(Data in this exercise Opens)
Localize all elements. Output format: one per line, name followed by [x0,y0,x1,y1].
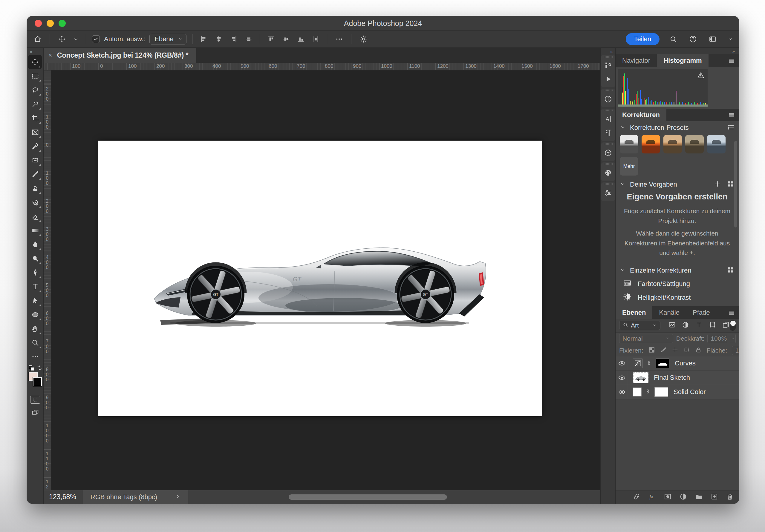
marquee-tool[interactable] [28,69,42,83]
healing-tool[interactable] [28,153,42,167]
history-brush-tool[interactable] [28,195,42,209]
zoom-window-button[interactable] [59,20,66,27]
panels-collapse[interactable]: » [616,48,739,54]
gear-icon[interactable] [358,33,370,45]
lock-all-icon[interactable] [695,346,702,355]
align-middle-icon[interactable] [281,34,291,44]
layer-mask-thumbnail[interactable] [656,359,669,368]
visibility-toggle[interactable] [616,371,628,385]
grid-view-icon[interactable] [727,266,735,275]
color-panel-icon[interactable] [601,166,615,180]
grip-handle[interactable] [601,162,615,166]
lasso-tool[interactable] [28,83,42,97]
layer-name[interactable]: Curves [675,360,696,367]
lock-paint-icon[interactable] [660,346,667,355]
move-tool[interactable] [28,55,42,69]
layer-name[interactable]: Final Sketch [654,374,690,382]
minimize-window-button[interactable] [47,20,54,27]
type-tool[interactable] [28,279,42,294]
align-left-icon[interactable] [199,34,209,44]
preset-soft-sunset[interactable] [663,135,682,153]
mask-icon[interactable] [664,493,672,502]
pen-tool[interactable] [28,265,42,279]
info-panel-icon[interactable] [601,92,615,106]
auto-select-checkbox[interactable] [92,35,100,43]
more-presets-button[interactable]: Mehr [620,157,638,175]
home-icon[interactable] [32,33,44,45]
tab-histogramm[interactable]: Histogramm [657,54,708,67]
align-top-icon[interactable] [266,34,276,44]
blur-tool[interactable] [28,237,42,251]
toolstrip-collapse[interactable]: » [27,48,43,55]
grip-handle[interactable] [601,182,615,186]
layer-name[interactable]: Solid Color [674,388,706,396]
titlebar[interactable]: Adobe Photoshop 2024 [27,16,739,30]
align-bottom-icon[interactable] [296,34,306,44]
layer-row[interactable]: Curves [616,357,739,371]
chevron-down-icon[interactable] [72,33,80,45]
help-icon[interactable] [687,33,699,45]
solid-color-thumbnail[interactable] [633,388,641,396]
canvas-viewport[interactable]: 2001000100200300400500600700800900100011… [44,71,600,490]
image-filter-icon[interactable] [668,321,676,330]
vertical-ruler[interactable]: 2001000100200300400500600700800900100011… [44,71,51,490]
clone-stamp-tool[interactable] [28,181,42,195]
quick-mask-button[interactable] [30,396,40,403]
eyedropper-tool[interactable] [28,139,42,153]
presets-section-header[interactable]: Korrekturen-Presets [616,121,739,134]
vertical-scrollbar[interactable] [734,141,737,227]
lock-transparency-icon[interactable] [648,346,655,355]
paragraph-panel-icon[interactable] [601,126,615,140]
trash-icon[interactable] [726,493,734,502]
default-colors-icon[interactable] [29,366,35,371]
actions-panel-icon[interactable] [601,72,615,86]
document-tab[interactable]: × Concept Sketch.jpg bei 124% (RGB/8#) * [44,48,196,63]
tab-kanaele[interactable]: Kanäle [652,306,686,319]
swap-colors-icon[interactable] [36,365,42,372]
warning-icon[interactable] [697,71,705,80]
layer-row[interactable]: Solid Color [616,385,739,399]
your-presets-section-header[interactable]: Deine Vorgaben [616,178,739,191]
fx-icon[interactable]: fx [648,493,656,502]
chevron-down-icon[interactable] [730,334,736,343]
visibility-toggle[interactable] [616,356,628,371]
background-color-swatch[interactable] [33,377,42,386]
layer-thumbnail[interactable] [633,372,648,383]
more-tools[interactable] [28,350,42,364]
grip-handle[interactable] [601,142,615,146]
close-tab-icon[interactable]: × [48,51,52,59]
layer-row[interactable]: Final Sketch [616,371,739,385]
add-preset-icon[interactable] [714,180,721,189]
crop-tool[interactable] [28,111,42,125]
chevron-down-icon[interactable] [726,33,734,45]
move-tool-icon[interactable] [56,33,68,45]
brush-tool[interactable] [28,167,42,181]
list-view-icon[interactable] [727,123,735,132]
fill-value[interactable]: 100% [732,346,739,355]
layer-filter-dropdown[interactable]: Art [619,321,660,330]
horizontal-ruler[interactable]: 1000100200300400500600700800900100011001… [44,63,600,71]
single-adjustments-section-header[interactable]: Einzelne Korrekturen [616,264,739,277]
lock-artboard-icon[interactable] [683,346,690,355]
lock-position-icon[interactable] [671,346,679,355]
character-panel-icon[interactable] [601,112,615,126]
shape-filter-icon[interactable] [708,321,716,330]
align-right-icon[interactable] [229,34,239,44]
folder-icon[interactable] [695,493,703,502]
tab-navigator[interactable]: Navigator [616,54,657,67]
blend-mode-dropdown[interactable]: Normal [619,334,673,343]
frame-tool[interactable] [28,125,42,139]
dodge-tool[interactable] [28,251,42,265]
opacity-value[interactable]: 100% [707,334,727,343]
new-layer-icon[interactable] [710,493,718,502]
preset-vivid-sunset[interactable] [642,135,660,153]
adjustment-filter-icon[interactable] [682,321,689,330]
zoom-level[interactable]: 123,68% [44,493,83,501]
auto-select-dropdown[interactable]: Ebene [149,34,187,45]
grip-handle[interactable] [601,89,615,92]
canvas[interactable]: GT [98,140,542,416]
share-button[interactable]: Teilen [626,33,659,45]
smart-object-filter-icon[interactable] [722,321,730,330]
search-icon[interactable] [667,33,679,45]
grip-handle[interactable] [601,109,615,112]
(Data in this exercise Closes)
→ **Task description**: Return the whole listing word for word. Pictures stay out of it.

→ **Final answer**:
Localize all elements. Output format: one per line, name followed by [x0,y0,x1,y1].
marquee-tool[interactable] [28,69,42,83]
healing-tool[interactable] [28,153,42,167]
history-brush-tool[interactable] [28,195,42,209]
zoom-window-button[interactable] [59,20,66,27]
panels-collapse[interactable]: » [616,48,739,54]
gear-icon[interactable] [358,33,370,45]
lock-all-icon[interactable] [695,346,702,355]
align-middle-icon[interactable] [281,34,291,44]
layer-mask-thumbnail[interactable] [656,359,669,368]
visibility-toggle[interactable] [616,371,628,385]
grid-view-icon[interactable] [727,266,735,275]
color-panel-icon[interactable] [601,166,615,180]
grip-handle[interactable] [601,162,615,166]
lasso-tool[interactable] [28,83,42,97]
layer-name[interactable]: Curves [675,360,696,367]
lock-paint-icon[interactable] [660,346,667,355]
move-tool[interactable] [28,55,42,69]
layer-name[interactable]: Final Sketch [654,374,690,382]
minimize-window-button[interactable] [47,20,54,27]
type-tool[interactable] [28,279,42,294]
align-left-icon[interactable] [199,34,209,44]
preset-soft-sunset[interactable] [663,135,682,153]
mask-icon[interactable] [664,493,672,502]
pen-tool[interactable] [28,265,42,279]
info-panel-icon[interactable] [601,92,615,106]
auto-select-checkbox[interactable] [92,35,100,43]
more-presets-button[interactable]: Mehr [620,157,638,175]
home-icon[interactable] [32,33,44,45]
tab-histogramm[interactable]: Histogramm [657,54,708,67]
align-top-icon[interactable] [266,34,276,44]
blur-tool[interactable] [28,237,42,251]
toolstrip-collapse[interactable]: » [27,48,43,55]
grip-handle[interactable] [601,182,615,186]
layer-name[interactable]: Solid Color [674,388,706,396]
titlebar[interactable]: Adobe Photoshop 2024 [27,16,739,30]
align-bottom-icon[interactable] [296,34,306,44]
layer-row[interactable]: Curves [616,357,739,371]
chevron-down-icon[interactable] [72,33,80,45]
help-icon[interactable] [687,33,699,45]
solid-color-thumbnail[interactable] [633,388,641,396]
canvas-viewport[interactable]: 2001000100200300400500600700800900100011… [44,71,600,490]
image-filter-icon[interactable] [668,321,676,330]
vertical-ruler[interactable]: 2001000100200300400500600700800900100011… [44,71,51,490]
clone-stamp-tool[interactable] [28,181,42,195]
quick-mask-button[interactable] [30,396,40,403]
eyedropper-tool[interactable] [28,139,42,153]
presets-section-header[interactable]: Korrekturen-Presets [616,121,739,134]
vertical-scrollbar[interactable] [734,141,737,227]
lock-transparency-icon[interactable] [648,346,655,355]
paragraph-panel-icon[interactable] [601,126,615,140]
trash-icon[interactable] [726,493,734,502]
default-colors-icon[interactable] [29,366,35,371]
actions-panel-icon[interactable] [601,72,615,86]
document-tab[interactable]: × Concept Sketch.jpg bei 124% (RGB/8#) * [44,48,196,63]
tab-kanaele[interactable]: Kanäle [652,306,686,319]
swap-colors-icon[interactable] [36,365,42,372]
warning-icon[interactable] [697,71,705,80]
layer-row[interactable]: Solid Color [616,385,739,399]
your-presets-section-header[interactable]: Deine Vorgaben [616,178,739,191]
fx-icon[interactable]: fx [648,493,656,502]
chevron-down-icon[interactable] [730,334,736,343]
visibility-toggle[interactable] [616,356,628,371]
background-color-swatch[interactable] [33,377,42,386]
layer-thumbnail[interactable] [633,372,648,383]
more-tools[interactable] [28,350,42,364]
grip-handle[interactable] [601,142,615,146]
close-tab-icon[interactable]: × [48,51,52,59]
layer-row[interactable]: Final Sketch [616,371,739,385]
add-preset-icon[interactable] [714,180,721,189]
crop-tool[interactable] [28,111,42,125]
chevron-down-icon[interactable] [726,33,734,45]
move-tool-icon[interactable] [56,33,68,45]
brush-tool[interactable] [28,167,42,181]
list-view-icon[interactable] [727,123,735,132]
fill-value[interactable]: 100% [732,346,739,355]
layer-filter-dropdown[interactable]: Art [619,321,660,330]
horizontal-ruler[interactable]: 1000100200300400500600700800900100011001… [44,63,600,71]
single-adjustments-section-header[interactable]: Einzelne Korrekturen [616,264,739,277]
lock-artboard-icon[interactable] [683,346,690,355]
lock-position-icon[interactable] [671,346,679,355]
character-panel-icon[interactable] [601,112,615,126]
shape-filter-icon[interactable] [708,321,716,330]
align-right-icon[interactable] [229,34,239,44]
folder-icon[interactable] [695,493,703,502]
tab-navigator[interactable]: Navigator [616,54,657,67]
blend-mode-dropdown[interactable]: Normal [619,334,673,343]
frame-tool[interactable] [28,125,42,139]
dodge-tool[interactable] [28,251,42,265]
opacity-value[interactable]: 100% [707,334,727,343]
new-layer-icon[interactable] [710,493,718,502]
preset-vivid-sunset[interactable] [642,135,660,153]
adjustment-filter-icon[interactable] [682,321,689,330]
zoom-level[interactable]: 123,68% [44,493,83,501]
auto-select-dropdown[interactable]: Ebene [149,34,187,45]
grip-handle[interactable] [601,89,615,92]
canvas[interactable]: GT [98,140,542,416]
share-button[interactable]: Teilen [626,33,659,45]
smart-object-filter-icon[interactable] [722,321,730,330]
search-icon[interactable] [667,33,679,45]
grip-handle[interactable] [601,109,615,112]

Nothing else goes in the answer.